Storage Store your coffee in a cool, dark place, sealed in an airtight container or zip lock bag. Never put your coffee in the fridge or freezer.
Grind your own Always buy whole bean coffee and grind just before use. As soon as coffee is ground, it begins to lose its flavour and aroma. When choosing a grinder for home (whether a hand grinder or electric) purchase a burr grinder rather than a blade grinder. Burr grinders produce a more even grind size which helps to ensure an even extraction for more delicious tasting coffee.
Filtered Water The quality of your water will directly affect the quality of your coffee.Water that tastes or smells off (e.g., chlorine, sulfur, iron) will inevitably produce off notes in your brew. Distilled water won’t yield a full extraction. Use filtered tap or spring water, and always fill your kettle with fresh water before boiling rather than reboiling ‘old’ water.
Brewing Rules
Filter Choose a clean filter that will not impart flavour taints. If you are using paper filters, pre-rinse with hot water before brewing to remove and ‘paper’ taste. if using metal filters, make sure they are rinsed before use to remove any soap residue. Be extra careful with cloth filters as they can go mouldy very easy, and need to be replaced frequently.

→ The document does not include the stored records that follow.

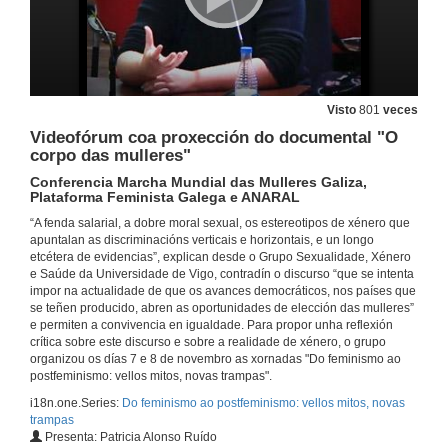
Visto
801
veces
Videofórum coa proxección do documental "O
corpo das mulleres"
Conferencia Marcha Mundial das Mulleres Galiza,
Plataforma Feminista Galega e ANARAL
Inauguración das xornadas
“A fenda salarial, a dobre moral sexual, os estereotipos de xénero que
Do feminismo ao postfeminismo: vellos mitos, novas trampas
apuntalan as discriminacións verticais e horizontais, e un longo
7 de nov. de 2016
etcétera de evidencias”, explican desde o Grupo Sexualidade, Xénero
e Saúde da Universidade de Vigo, contradín o discurso “que se intenta
impor na actualidade de que os avances democráticos, nos países que
Capital erótico e postfeminismo
se teñen producido, abren as oportunidades de elección das mulleres”
Do feminismo ao postfeminismo: vellos mitos, novas trampas
e permiten a convivencia en igualdade. Para propor unha reflexión
7 de nov. de 2016
crítica sobre este discurso e sobre a realidade de xénero, o grupo
organizou os días 7 e 8 de novembro as xornadas "Do feminismo ao
postfeminismo: vellos mitos, novas trampas".
Capital erótico e postfeminismo
i18n.one.Series:
Do feminismo ao postfeminismo: vellos mitos, novas
Rolda de Preguntas
trampas
7 de nov. de 2016
Presenta: Patricia Alonso Ruído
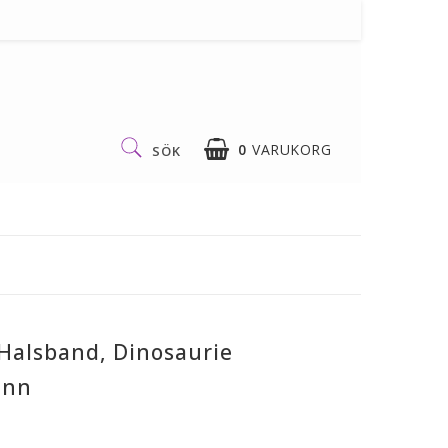
0
VARUKORG
SÖK
 Halsband, Dinosaurie
enn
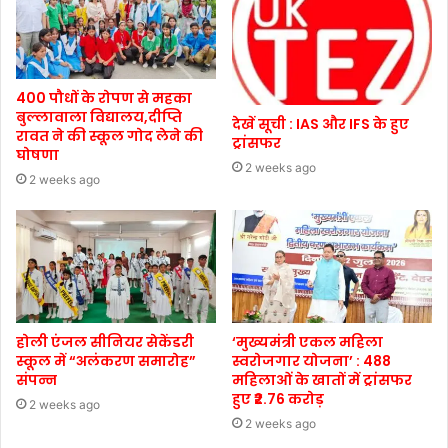
400 पौधों के रोपण से महका
बुल्लावाला विद्यालय,दीप्ति
देखें सूची : IAS और IFS के हुए
रावत ने की स्कूल गोद लेने की
ट्रांसफर
घोषणा
2 weeks ago
2 weeks ago
होली एंजल सीनियर सेकेंडरी
‘मुख्यमंत्री एकल महिला
स्कूल में “अलंकरण समारोह”
स्वरोजगार योजना’ : 488
संपन्न
महिलाओं के खातों में ट्रांसफर
हुए ₹2.76 करोड़
2 weeks ago
2 weeks ago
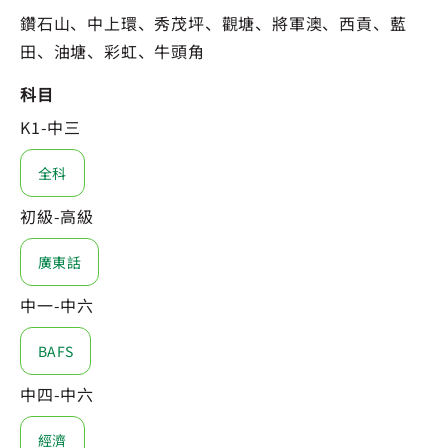
鑽石山、中上環、秀茂坪、觀塘、將軍澳、西貢、藍
田、油塘、彩虹、牛頭角
科目
K1-中三
全科
初級-高級
廣東話
中一-中六
BAFS
中四-中六
經濟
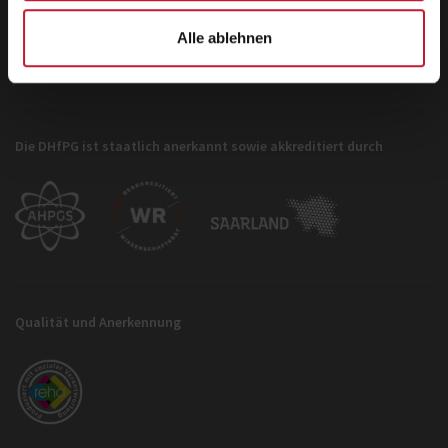
info@dhfpg.de
Alle ablehnen
Die DHfPG ist staatlich anerkannt sowie akkreditiert durch
Qualität und Anerkennung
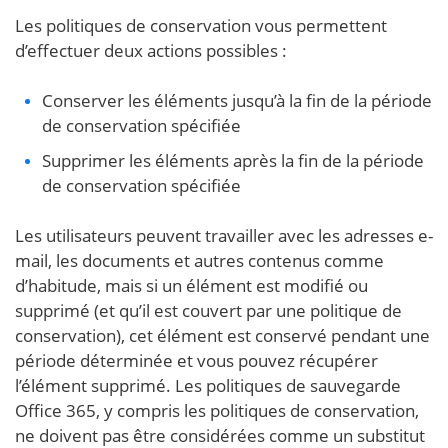
Les politiques de conservation vous permettent
d’effectuer deux actions possibles :
Conserver les éléments jusqu’à la fin de la période
de conservation spécifiée
Supprimer les éléments après la fin de la période
de conservation spécifiée
Les utilisateurs peuvent travailler avec les adresses e-
mail, les documents et autres contenus comme
d’habitude, mais si un élément est modifié ou
supprimé (et qu’il est couvert par une politique de
conservation), cet élément est conservé pendant une
période déterminée et vous pouvez récupérer
l’élément supprimé. Les politiques de sauvegarde
Office 365, y compris les politiques de conservation,
ne doivent pas être considérées comme un substitut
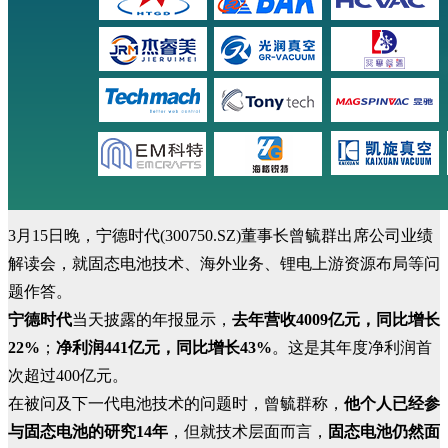
3月15日晚，宁德时代(300750.SZ)董事长曾毓群出席公司业绩
解读会，就固态电池技术、海外业务、锂电上游资源布局等问
题作答。
宁德时代
当天披露的年报显示，
去年营收4009亿元，同比增长
22%
；
净利润441亿元，同比增长43%
。这是其年度净利润首
次超过400亿元。
在被问及下一代电池技术的问题时，曾毓群称，
他个人已经参
与固态电池的研究14年
，但就技术层面而言，
固态电池仍然面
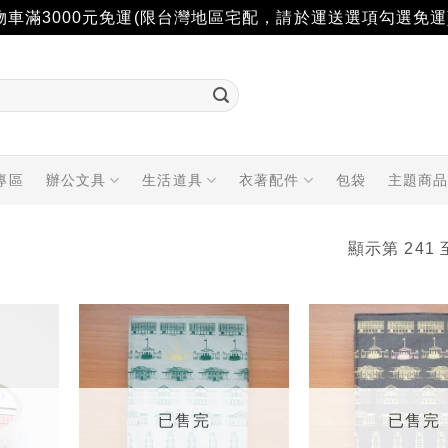
物車滿3000元免運(限台灣地區宅配，請於運送選項勾選免運
專區
辦公文具
生活道具
衣著配件
包袋
主題商
顯示第 241 
加入
加入
「願
「願
望輕
望輕
單」
單」
已售完
已售完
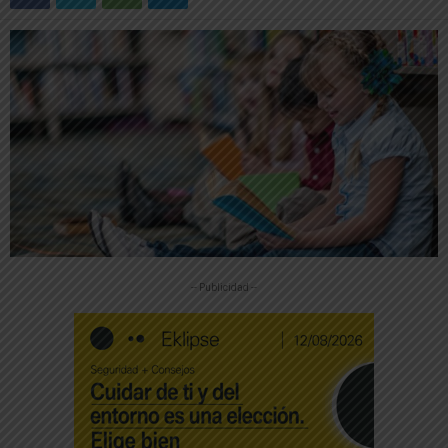
-- Publicidad --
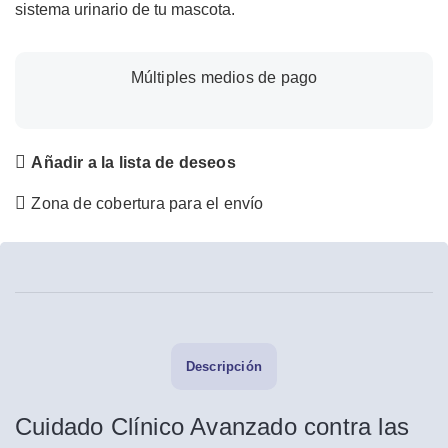
sistema urinario de tu mascota.
Múltiples medios de pago
Añadir a la lista de deseos
Zona de cobertura para el envío
Descripción
Cuidado Clínico Avanzado contra las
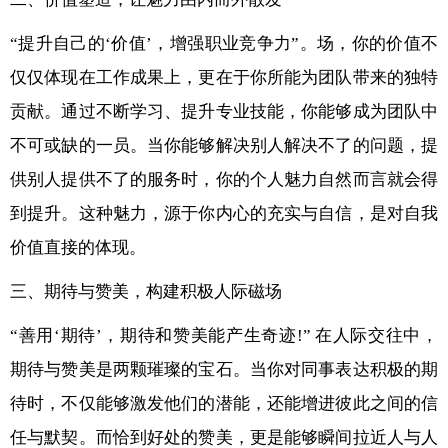
“提升自己的‘价值’，增强职业竞争力”。场，你的价值不
仅仅体现在工作成果上，更在于你所能为团队带来的独特
贡献。通过不断学习、提升专业技能，你能够成为团队中
不可或缺的一员。当你能够解决别人解决不了的问题，提
供别人提供不了的服务时，你的个人魅力自然而言就会得
到提升。这种魅力，源于你内心的充实与自信，是对自我
价值直接的体现。
三、期待与赞美，构建积极人际磁场
“善用‘期待’，期待和赞美能产生奇迹!” 在人际交往中，
期待与赞美是两颗璀璨的宝石。当你对同事表达积极的期
待时，不仅能够激发他们的潜能，还能增进彼此之间的信
任与默契。而恰到好处的赞美，更是能够瞬间拉近人与人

Temperature Coffee should be brewed around 95°C. Be sure to pre-heat your brewing equipment with hot water so that you do not get significantly heat loss during the brewing duration. Ideally, use a thermometer to measure your water temperature before brewing, or a temperature controlled kettle.

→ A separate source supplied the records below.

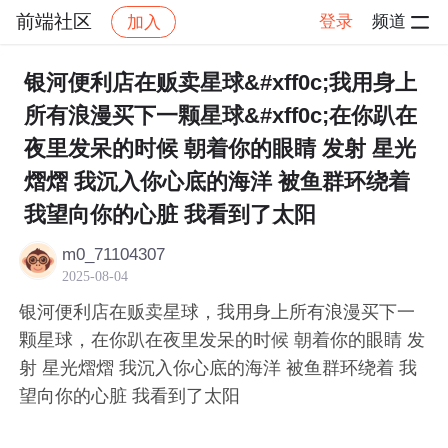
前端社区
登录
频道
加入
帖子详情
社区
前端社区
感慨
银河便利店在贩卖星球&#xff0c;我用身上
所有浪漫买下一颗星球&#xff0c;在你趴在
夜里发呆的时候 朝着你的眼睛 发射 星光
熠熠 我沉入你心底的海洋 被鱼群环绕着
我望向你的心脏 我看到了太阳
m0_71104307
2025-08-04
银河便利店在贩卖星球，我用身上所有浪漫买下一
颗星球，在你趴在夜里发呆的时候 朝着你的眼睛 发
射 星光熠熠 我沉入你心底的海洋 被鱼群环绕着 我
望向你的心脏 我看到了太阳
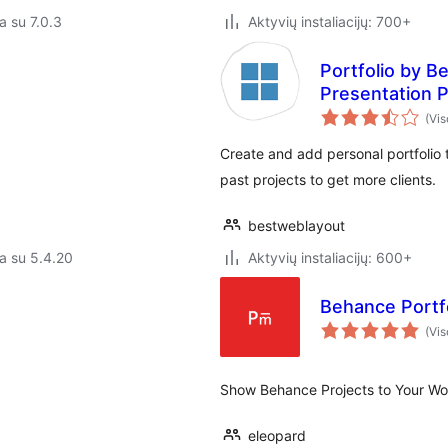
a su 7.0.3
Aktyvių instaliacijų: 700+
Portfolio by B
Presentation P
(Vis
Create and add personal portfoli
past projects to get more clients.
bestweblayout
a su 5.4.20
Aktyvių instaliacijų: 600+
Behance Portf
(Vis
Show Behance Projects to Your Wo
eleopard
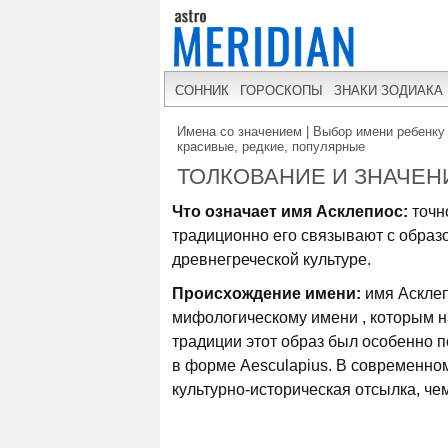
СОННИК
ГОРОСКОПЫ
ЗНАКИ ЗОДИАКА
Имена со значением | Выбор имени ребенку 
красивые, редкие, популярные
ТОЛКОВАНИЕ И ЗНАЧЕН
Что означает имя Асклепиос:
точн
традиционно его связывают с образ
древнегреческой культуре.
Происхождение имени:
имя Асклеп
мифологическому имени , которым н
традиции этот образ был особенно п
в форме Aesculapius. В современном
культурно-историческая отсылка, че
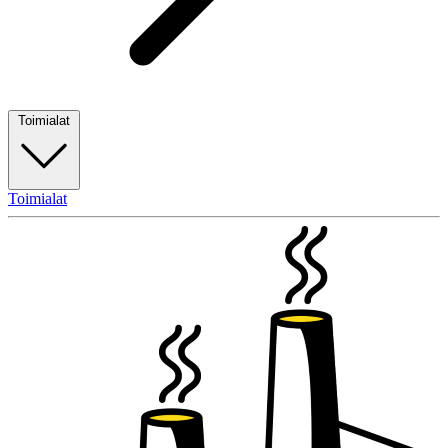
Toimialat
Toimialat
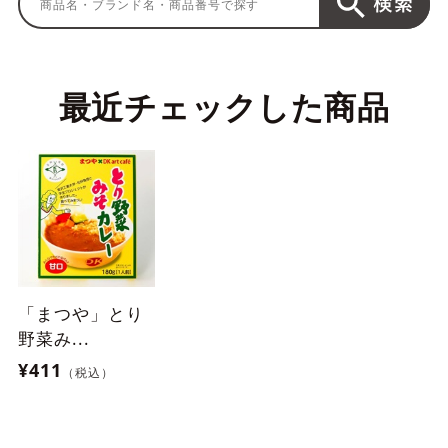
最近チェックした商品
「まつや」とり
野菜み...
¥411
（税込）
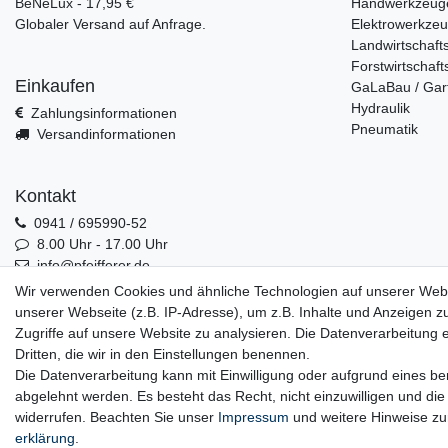
BeNeLux - 17,95 €
Handwerkzeug
Globaler Versand auf Anfrage.
Elektrowerkze
Landwirtschaft
Forstwirtschaft
Einkaufen
GaLaBau / Gar
Hydraulik
Zahlungsinformationen
Pneumatik
Versandinformationen
Kontakt
0941 / 695990-52
8.00 Uhr - 17.00 Uhr
info@pfeifferer.de
Kontakt
Wir verwenden Cookies und ähnliche Technologien auf unserer Web
unserer Webseite (z.B. IP-Adresse), um z.B. Inhalte und Anzeigen z
Zugriffe auf unsere Website zu analysieren. Die Datenverarbeitung er
Dritten, die wir in den Einstellungen benennen.
0941 / 695990-52
Die Datenverarbeitung kann mit Einwilligung oder aufgrund eines ber
abgelehnt werden. Es besteht das Recht, nicht einzuwilligen und die
widerrufen. Beachten Sie unser
Impressum
und weitere Hinweise z
erklärung
.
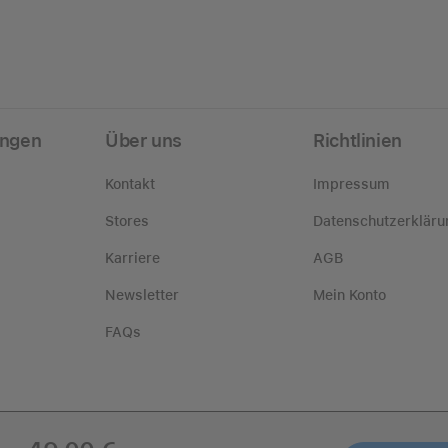
ungen
Über uns
Richtlinien
Kontakt
Impressum
Stores
Datenschutzerkläru
Karriere
AGB
Newsletter
Mein Konto
FAQs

Brew Ratios The ‘golden cup’ ratio is a good starting point. The ratio is 60g of coffee for every 1000g of water.
Time Use a timer to time your brews. Brewing time depends on the brewing method. The coarser the grind needed, the longer the brewing times tend to be. For example, a plunger will be 5 minutes, while a pour over or Aeropress will be 2:30 minutes.
Grind In general, the coarser the grind needed, the longer the brewing times tend to be. For example, a plunger will be 5 minutes, while a pour over or Aeropress will be 2:30 minutes. Experiment. Dial in to balance sweetness, flavour, and body without under or over-extracting and introducing exagerated acidity or bitterness.